Difetti strutturali connaturati ad una politica nazionale BUONISTA E LASSISTA, i cui effetti sono sotto gli occhi di tutti, hanno certamente prodotto una frattura in seno alla comunità locale.
Il sistema legislativo e giudiziario è incapace di garantire LEGALITA' e SICUREZZA e sopratutto CERTEZZA DELLE PENE, pilastri questi che rappresentano i fondamenti di ogni società democratica.
Risulta troppo facile addebitare alle forze dell'ordine, che rischiando spesso la vita, dopo aver arrestato un DELINQUENTE, se lo ritrovano rimesso immediatamente in libertà pronto alla loro derisione forte di una "sorta di impunità" che sgomenta i cittadini.

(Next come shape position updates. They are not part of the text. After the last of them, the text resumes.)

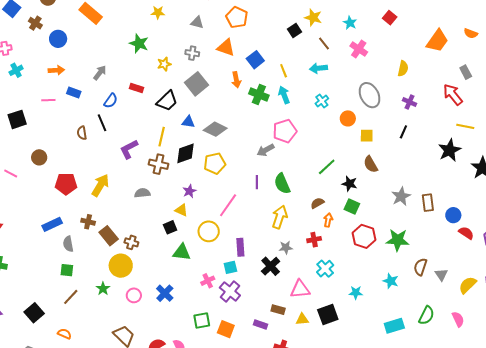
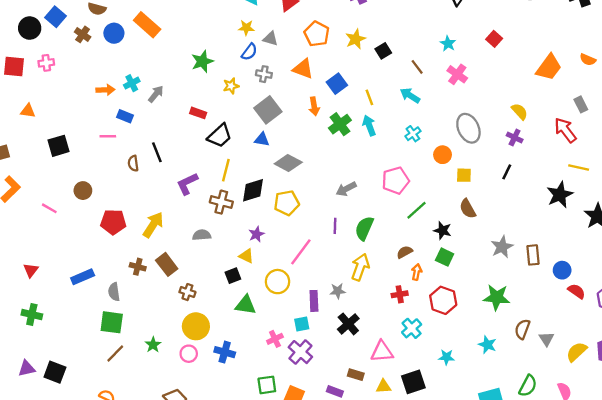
yellow star: (158, 12) -> (246, 28), moved
yellow star: (313, 18) -> (356, 39), moved, turned 30
blue circle: (58, 39) -> (114, 33), moved
green star: (139, 44) -> (202, 61), turned 30
cyan arrow: (318, 68) -> (410, 95), turned 36
yellow semicircle: (403, 69) -> (520, 111), moved, turned -56
cyan cross: (16, 70) -> (132, 83), moved
green cross: (259, 94) -> (340, 124), turned 30
pink line: (48, 100) -> (108, 136), moved
blue semicircle: (111, 101) -> (249, 52), moved
black trapezoid: (167, 101) -> (220, 136), moved
blue triangle: (188, 122) -> (262, 139), moved
pink pentagon: (285, 131) -> (396, 180), moved
green semicircle: (282, 184) -> (364, 228), turned 45
blue rectangle: (52, 224) -> (83, 277), moved
brown rectangle: (109, 236) -> (167, 264), moved
red hexagon: (364, 236) -> (443, 300), moved
gray star: (286, 248) -> (338, 291), moved
yellow circle: (121, 266) -> (196, 326), moved
green square: (67, 270) -> (112, 322), size x1.5
blue cross: (165, 293) -> (225, 352), turned -30
black square: (34, 313) -> (55, 372), moved, turned -30

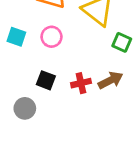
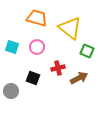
red cross: (81, 83) -> (58, 68), moved
gray circle: (25, 108) -> (11, 91), moved

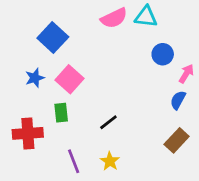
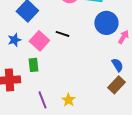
blue circle: (163, 54) -> (106, 23), size x1.5
blue semicircle: (178, 100) -> (117, 65), moved, turned 120
black line: (108, 122) -> (62, 34), moved, turned 56

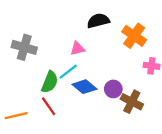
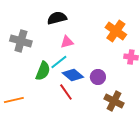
black semicircle: (98, 21) -> (57, 18), moved
brown cross: (132, 102) -> (114, 101), moved
red line: (49, 106) -> (66, 92), moved

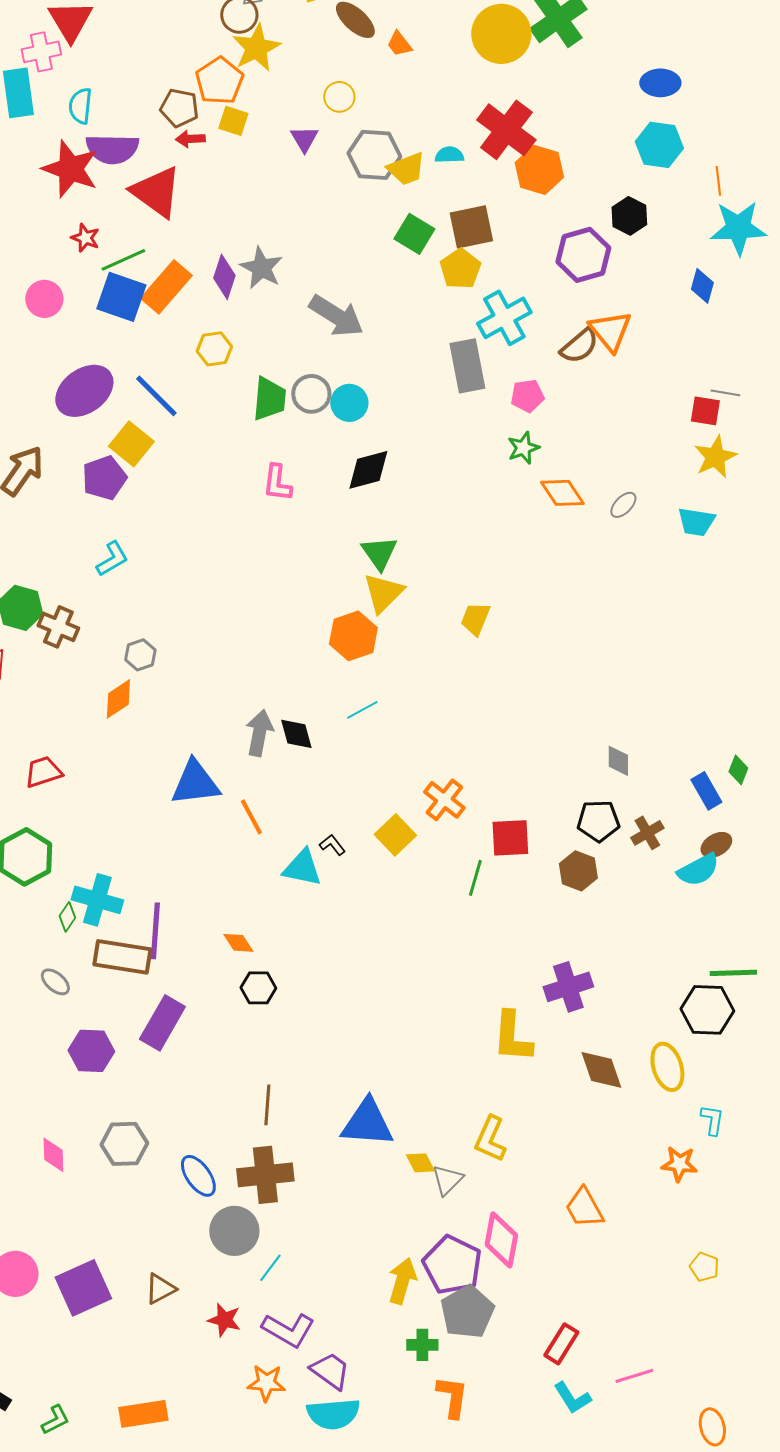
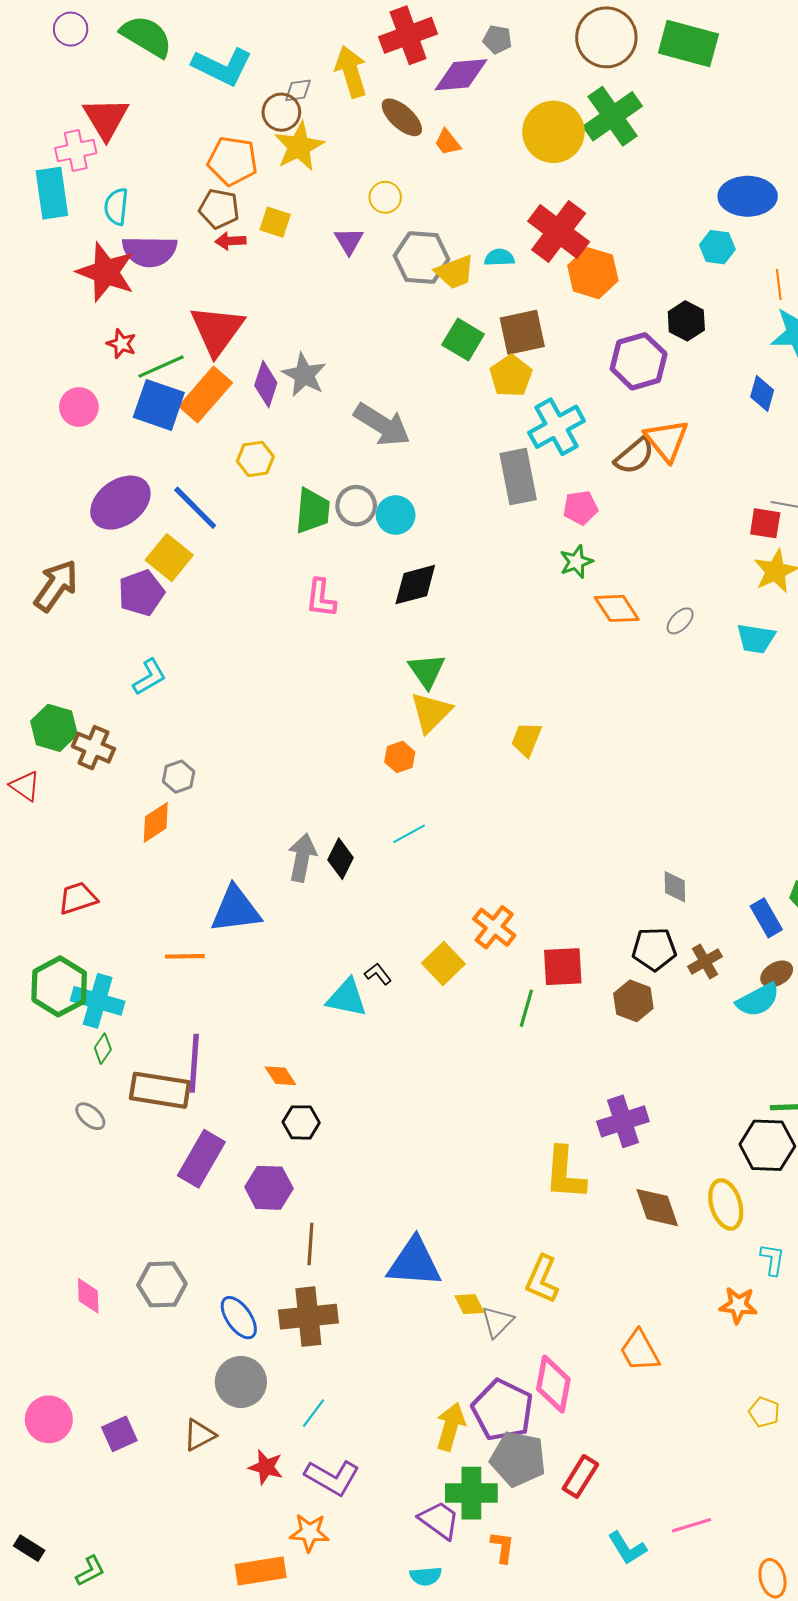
orange pentagon: (219, 81) -> (233, 161), moved, turned -30
blue ellipse: (660, 83) -> (748, 196), moved, size x1.4
cyan hexagon: (659, 145) -> (717, 247), size x0.7
red triangle: (156, 192) -> (217, 330), moved, turned 30
orange hexagon: (353, 636) -> (400, 757), size x0.6
black diamond: (296, 734) -> (341, 859), turned 42
orange line: (251, 817) -> (185, 956), moved, turned -63
cyan cross: (97, 900) -> (98, 1001), moved
purple hexagon: (91, 1051) -> (269, 1188), moved
gray circle: (234, 1231) -> (241, 1382), moved
purple square: (83, 1288) -> (119, 1434), size x0.6
gray pentagon: (467, 1312) -> (518, 1459), turned -30
red rectangle: (561, 1344) -> (580, 1476), moved
green cross: (422, 1345) -> (471, 1493), size x1.6
purple trapezoid: (330, 1371) -> (439, 1520), moved
orange L-shape: (452, 1397) -> (503, 1547), size x0.7
orange rectangle: (143, 1414) -> (261, 1571), moved
cyan semicircle: (333, 1414) -> (426, 1576), moved, size x0.6

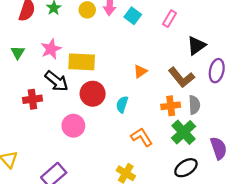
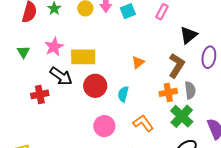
cyan square: (133, 16) -> (128, 11), turned 35
brown L-shape: (181, 77) -> (177, 65), turned -105
pink circle: (73, 126) -> (104, 126), moved

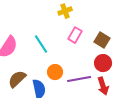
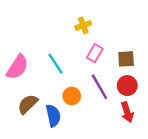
brown square: (102, 40) -> (126, 59), turned -35
purple line: (79, 79) -> (99, 87), moved, turned 70

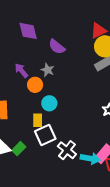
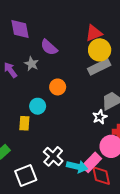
gray star: (48, 70) -> (32, 64), moved
orange circle: (35, 85) -> (58, 87), moved
white square: (45, 135) -> (26, 176), moved

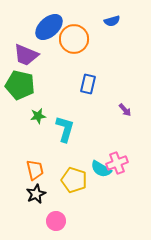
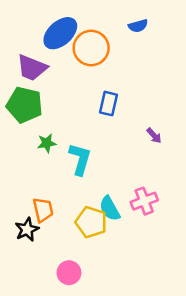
cyan semicircle: (101, 169) -> (110, 208), moved, turned 30
black star: (36, 194) -> (27, 229), moved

L'auspicio di tutti noi è, allora, quello che le forze dell'ordine siano messe in grado di controllare il fenomeno dell'immigrazione clandestina, EVIDENZIANDO quindi la necessità di un controllo capillare su tutto il territorio da parte delle stesse ed aumentandone l'organico che riteniamo insufficente per fronteggiare i SEMPRE PIU' FREQUENTI EPISODI DI CRIMINALITA'.
La Lega Nord di Savona è solidale con le forze dell'ordine ed è ben conscia delle difficontà quotidiane che incontrano nello svolgimento delle loro mansioni che richiederebbero ben altre risorse.
LA SINISTRA IN 18 MESI DI GOVERNO si è dimostrata sorda alle istanze della gente senza dare risposta al problema della sicurezza ed ha trasformato il nostro paese nell'eldorado della criminalità organizzata. Abbiamo tutti ben presente gli assurdi provvedimenti adottati dal centro-sinistra nei confronti della sicurezza.
Riteniamo, perciò, necessaria una verifica accurata del reddito degli immigrati, unitamente ad un controllo copillare dei contratti di affitto, per verificare la congruità dell'alloggio di chi li ospita, ed in presenza di eventuali problemi di sovraffollamento non concedere il permesso di soggiorno.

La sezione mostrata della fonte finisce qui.